Elaine do Quilombo Periférico, também vereadora do PSOL e grande liderança no combate ao racismo, conversou com a reportagem. Emocionada, ela ficou muito feliz com a decisão, mas destacou: “as pessoas não estão felizes porque alguém perdeu um mandato. A gente tem muito respeito pelos mandatos legislativos que têm aqui nessa casa. As pessoas estão felizes porque é um momento histórico. Pela primeira vez, um parlamentar é responsabilizado por um crime de racismo que comete em um espaço como esse [Câmara dos Vereadores]”.

“Eu acho que é um recado importante que a gente dá.

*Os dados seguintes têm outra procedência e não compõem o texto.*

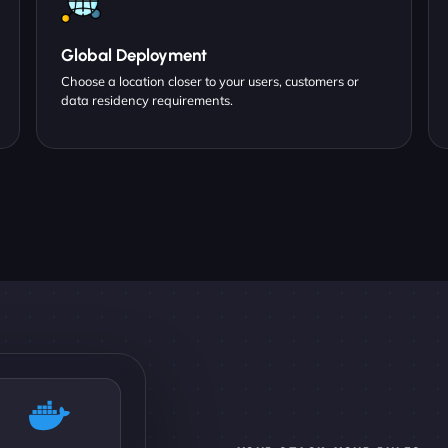
Global Deployment
Choose a location closer to your users, customers or
data residency requirements.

Espaços como este não podem permitir que o racismo, que está sim, enraizado na sociedade, mas que não é invisível, continue passando por este espaço como se não fosse nada. Eu acho que vieram muitas lutas antes dessa, e esta é parte de uma luta muito maior, que é uma luta por igualdade racial e é isso que a gente está comemorando hoje: mais um, dos extensos passos, que o movimento negro tem conquistado e eleger parlamentares para estar neste espaço e defender as pautas raciais é uma atividade organizada do movimento negro, que quer dar um basta e construir uma sociedade antirracista e boa para todas as pessoas”, aponta ainda Elaine.

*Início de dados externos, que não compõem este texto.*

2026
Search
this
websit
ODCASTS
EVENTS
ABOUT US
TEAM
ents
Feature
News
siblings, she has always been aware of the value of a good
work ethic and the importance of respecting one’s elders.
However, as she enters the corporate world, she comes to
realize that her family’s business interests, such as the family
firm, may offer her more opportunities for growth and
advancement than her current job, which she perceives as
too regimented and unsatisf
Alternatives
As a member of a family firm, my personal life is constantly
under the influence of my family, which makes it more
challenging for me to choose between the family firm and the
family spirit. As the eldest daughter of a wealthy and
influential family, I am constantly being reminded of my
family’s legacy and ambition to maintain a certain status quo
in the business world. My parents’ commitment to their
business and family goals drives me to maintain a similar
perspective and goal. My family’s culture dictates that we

“É um grande exemplo para o país. Uma grande capital, mostrando que o racismo não tem espaço. É preciso que todos nós pratiquemos isso a todo momento. Todos os dias. Uma defesa da cidadania e da igualdade de todos os seres humanos dessa terra. Não é possível convivermos mais com o racismo”, afirmou à imprensa o presidente da Câmara Milton Leite.

À equipe de reportagem do Ipiranga News, ele destacou a lição que a cassação de Camilo Cristófaro deixa para a Câmara e toda a população em relação ao combate ao racismo. “Essa casa é uma casa política. Ela é sensível à sociedade como um todo. Ela não aceita essa natureza da prática do racismo, que está encubada na sociedade e nós precisamos aculturar a sociedade de uma maneira diferente, que conviva de uma forma harmônica, brancos e negros, diferentes raças, sexo, origem ou aquilo que possa ser. Então, nós não toleramos isso. É importante para essa casa aqui dar o exemplo para a sociedade que ela não tolera. É uma casa política, mas essa casa é um reflexo da sociedade. Aqui, nós refletimos o que acontece efetivamente na sociedade. Foi espelhado hoje no plenário”, pontuou.